Herman menegaskan bahwa seluruh tahapan seleksi memiliki bobot penilaian yang saling berkaitan. Ini mencakup proses sejak awal hingga menuju babak penentuan.
“Semua itu dinilai oleh Pansel, mulai dari wawancara, tes CAT, semua berpengaruh. Itu akan menentukan apakah mereka memenuhi standar kompetensi atau tidak,” jelasnya.
Sesuai amanat undang-undang, tahapan terakhir yang menentukan adalah Uji Kelayakan dan Kepatuhan (Fit and Proper Test) yang akan dilaksanakan di Komisi I DPRD Kaltara.
Politisi dari Partai Kebangkitan Bangsa (PKB) ini menuturkan bahwa para calon komisioner harus menunjukkan kemampuan yang relevan dengan fungsi inti KPID, di antaranya Penguasaan regulasi penyiaran, metodologi pengawasan dan pengalaman dan pengetahuan di bidang media.
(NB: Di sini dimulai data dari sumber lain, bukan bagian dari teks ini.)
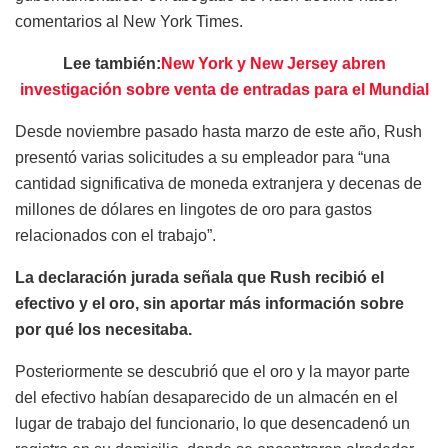
comentarios al New York Times.
Lee también:
New York y New Jersey abren
investigación sobre venta de entradas para el Mundial
Desde noviembre pasado hasta marzo de este año, Rush
presentó varias solicitudes a su empleador para “una
cantidad significativa de moneda extranjera y decenas de
millones de dólares en lingotes de oro para gastos
relacionados con el trabajo”.
La declaración jurada señala que Rush recibió el
efectivo y el oro, sin aportar más información sobre
por qué los necesitaba.
Posteriormente se descubrió que el oro y la mayor parte
del efectivo habían desaparecido de un almacén en el
lugar de trabajo del funcionario, lo que desencadenó un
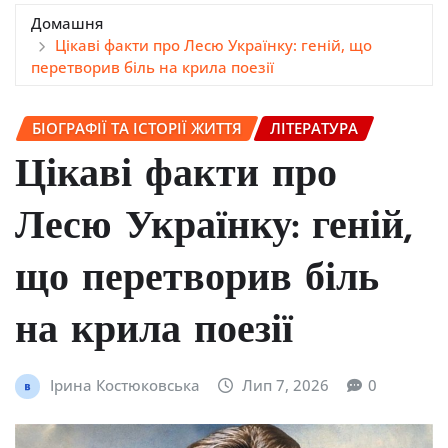
Домашня
Цікаві факти про Лесю Українку: геній, що
перетворив біль на крила поезії
БІОГРАФІЇ ТА ІСТОРІЇ ЖИТТЯ
ЛІТЕРАТУРА
Цікаві факти про
Лесю Українку: геній,
що перетворив біль
на крила поезії
Ірина Костюковська
Лип 7, 2026
0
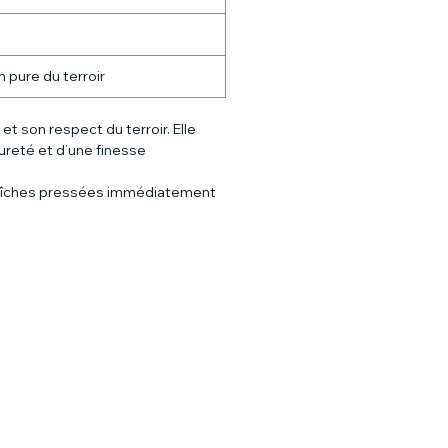
n pure du terroir
t son respect du terroir. Elle
ureté et d’une finesse
s fraîches pressées immédiatement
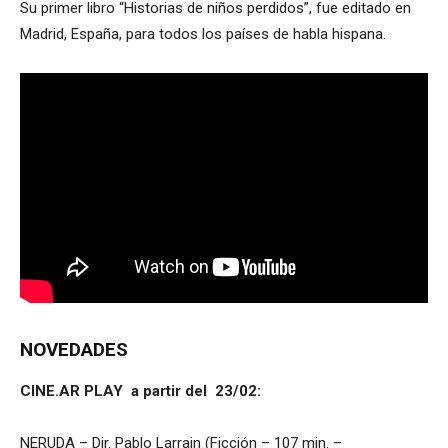
Su primer libro “Historias de niños perdidos”, fue editado en
Madrid, España, para todos los países de habla hispana.
NOVEDADES
CINE.AR PLAY a partir del 23/02:
NERUDA – Dir. Pablo Larrain (Ficción – 107 min. –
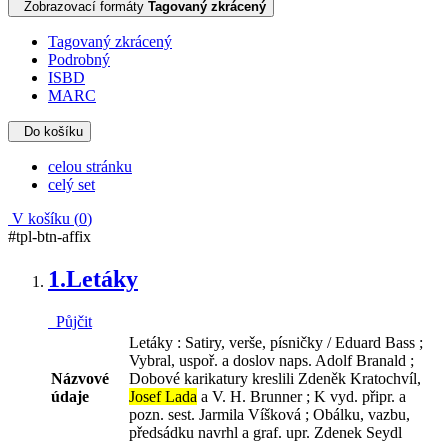
Zobrazovací formáty
Tagovaný zkrácený
Tagovaný zkrácený
Podrobný
ISBD
MARC
Do košíku
celou stránku
celý set
V košíku (
0
)
#tpl-btn-affix
1.
Letáky
Půjčit
Letáky : Satiry, verše, písničky / Eduard Bass ;
Vybral, uspoř. a doslov naps. Adolf Branald ;
Názvové
Dobové karikatury kreslili Zdeněk Kratochvíl,
údaje
Josef Lada
a V. H. Brunner ; K vyd. připr. a
pozn. sest. Jarmila Víšková ; Obálku, vazbu,
předsádku navrhl a graf. upr. Zdenek Seydl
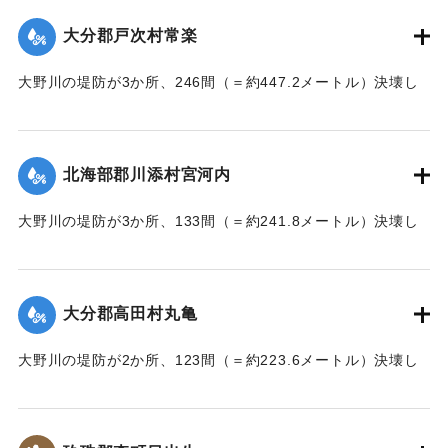
【出典：大分新聞 大正7年7月17日朝刊2面】
大分郡戸次村常楽
｜固有コード:
002680202
大野川の堤防が3か所、246間（＝約447.2メートル）決壊し
た。
【出典：大分新聞 大正7年7月17日3面（16日夕刊）】
北海部郡川添村宮河内
｜固有コード:
002680204
大野川の堤防が3か所、133間（＝約241.8メートル）決壊し
た。
【出典：大分新聞 大正7年7月17日3面（16日夕刊）】
大分郡高田村丸亀
｜固有コード:
002680205
大野川の堤防が2か所、123間（＝約223.6メートル）決壊し
た。
【出典：大分新聞 大正7年7月17日3面（16日夕刊）】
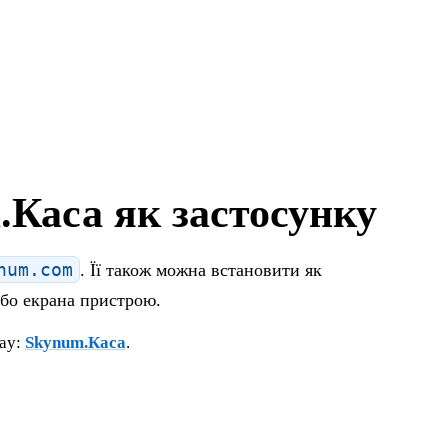
Каса як застосунку
num.com
. Її також можна встановити як
або екрана пристрою.
lay:
Skynum.Каса
.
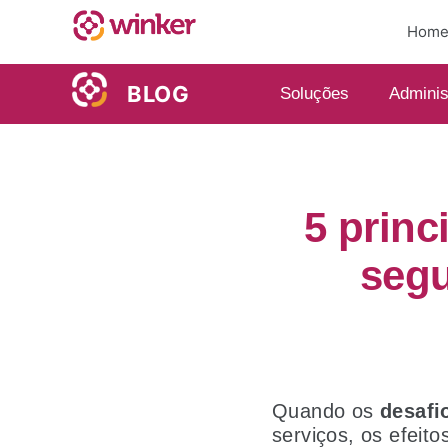
Hom
BLOG
Soluções
Adminis
5 princ
segu
Quando os
desafi
serviços, os efeito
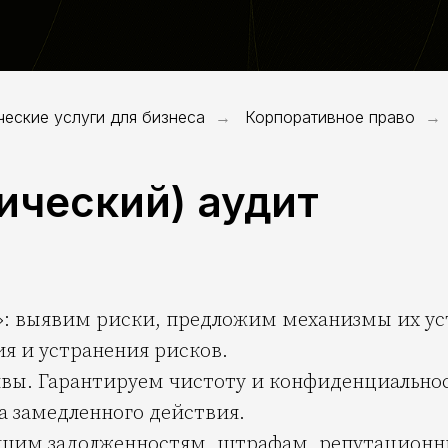
еские услуги для бизнеса
Корпоративное право
→
→
ический) аудит
»: выявим риски, предложим механизмы их у
я и устранения рисков.
вы. Гарантируем чистоту и конфиденциальнос
 замедленного действия.
льшим задолженностям, штрафам, репутационн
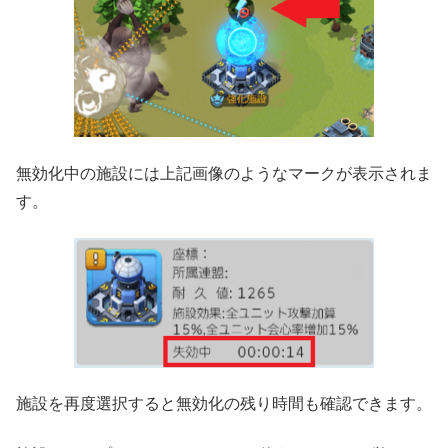
無効化中の施設には上記画像のようなマークが表示されま
す。
施設を再度選択すると無効化の残り時間も確認できます。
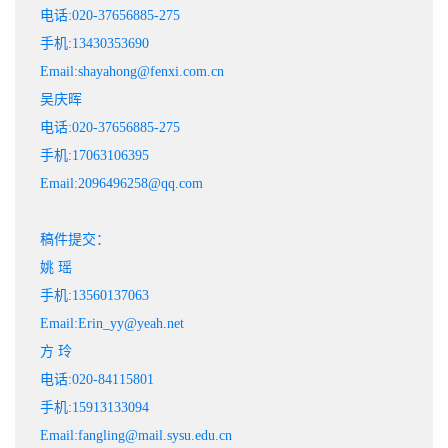
电话:020-37656885-275
手机:13430353690
Email:shayahong@fenxi.com.cn
吴庆晖
电话:020-37656885-275
手机:17063106395
Email:2096496258@qq.com
稿件提交：
姚 瑶
手机:13560137063
Email:Erin_yy@yeah.net
方 玲
电话:020-84115801
手机:15913133094
Email:fangling@mail.sysu.edu.cn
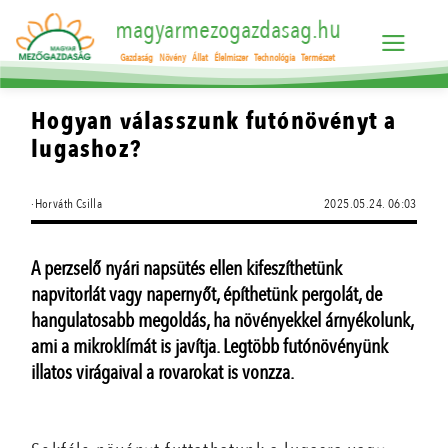
magyarmezogazdasag.hu
Gazdaság
Növény
Állat
Élelmiszer
Technológia
Természet
Hogyan válasszunk futónövényt a
lugashoz?
·Horváth Csilla
2025.05.24. 06:03
A perzselő nyári napsütés ellen kifeszíthetünk
napvitorlát vagy napernyőt, építhetünk pergolát, de
hangulatosabb megoldás, ha növényekkel árnyékolunk,
ami a mikroklímát is javítja. Legtöbb futónövényünk
illatos virágaival a rovarokat is vonzza.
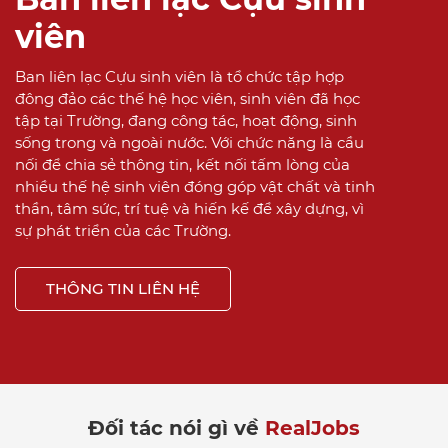
viên
Ban liên lạc Cựu sinh viên là tổ chức tập hợp
đông đảo các thế hệ học viên, sinh viên đã học
tập tại Trường, đang công tác, hoạt động, sinh
sống trong và ngoài nước. Với chức năng là cầu
nối để chia sẻ thông tin, kết nối tấm lòng của
nhiều thế hệ sinh viên đóng góp vật chất và tinh
thần, tâm sức, trí tuệ và hiến kế để xây dựng, vì
sự phát triển của các Trường.
THÔNG TIN LIÊN HỆ
Đối tác nói gì về
RealJobs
“Tinggal nanti kita mengeksplor pengetahuan, pengalaman, sampai pemahaman mereka terhadap fungsi KPID. Bagaimana mereka mengawasi, seperti apa metodologi yang akan diterapkan. Semua itu akan kita dalami dalam proses seleksi,” sebut Herman.
Ia menambahkan, seleksi ini harus menghasilkan komisioner yang tidak hanya memenuhi standar kompetensi, tetapi juga memiliki integritas dan komitmen kuat dalam menjaga kualitas penyiaran di Kaltara.
Proses seleksi KPID Kaltara akan terus berlanjut ke tahap Fit and Proper Test sebelum akhirnya ditetapkan sebagai komisioner terpilih.